結城の向けてくる、異様なほどの執着が何であるのかは、まだ賀来にわかっていなかった。
だが結城が執着するのはMWと自分だけだ。
MWは彼にとって悲劇のすべてであり、変化のすべてであり、この世の憎しみのすべてだった。MWの影響のない人生は結城にとってあり得ない。だからこそ結城はあんなにもMWを欲しがったのだろう――MWに縋ったのだろう。
MWが神経ガスでも何でも、よかったのだ。
結城はMWを手に入れなければ自由になれなかった。自分を変えてしまった存在を手にせずに死ぬことは、結城にとって自らを無意味と決めつけられるようで、耐え難かったのだろう。
その生きた証を望む切実な思いが、残忍な復讐に塗り変わってしまったのは、MWの影響なのかも知れないが。

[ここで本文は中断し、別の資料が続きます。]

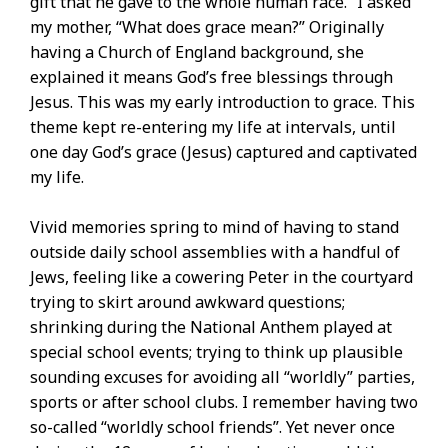
gift that he gave to the whole human race.” I asked
my mother, “What does grace mean?” Originally
having a Church of England background, she
explained it means God’s free blessings through
Jesus. This was my early introduction to grace. This
theme kept re-entering my life at intervals, until
one day God’s grace (Jesus) captured and captivated
my life.
Vivid memories spring to mind of having to stand
outside daily school assemblies with a handful of
Jews, feeling like a cowering Peter in the courtyard
trying to skirt around awkward questions;
shrinking during the National Anthem played at
special school events; trying to think up plausible
sounding excuses for avoiding all “worldly” parties,
sports or after school clubs. I remember having two
so-called “worldly school friends”. Yet never once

また落ちてきた小雨が顔に当たって、賀来は目を開けた。ふと何かに呼ばれたような気がして振り返る。霧雨のような淡い雨の向こうに待ち望んだ姿があった。
賀来はワゴン車から身を起こし、待った。
「中にいれば良かっただろう」
外にいる賀来を見て、結城は不機嫌そうに顔をしかめた。現在、指名手配を受けているのは結城だけだが、賀来の名や顔も世間に出ている。
帽子を脱ぎ、賀来は真っ直ぐに結城を見た。
「いいだろ。お前を待ってたんだ」
「……濡れるぞ」
後ろのスライドドアを開けて、結城が軽くあごをしゃくる。うなずいた賀来は乗り込もうとして、脇に立つ結城を何気なく見、身を凍らせた。発作だ。見ている間にも目の縁が赤くなり目が充血していく。
「結城」
思わず肩を掴む。細い身体が揺れ、突然、糸の切れた人形のように寄り掛かってきた。賀来はその身体を抱いて車内に引きずり上げようとした。ふたりしてもつれるように後部座席に倒れ込む。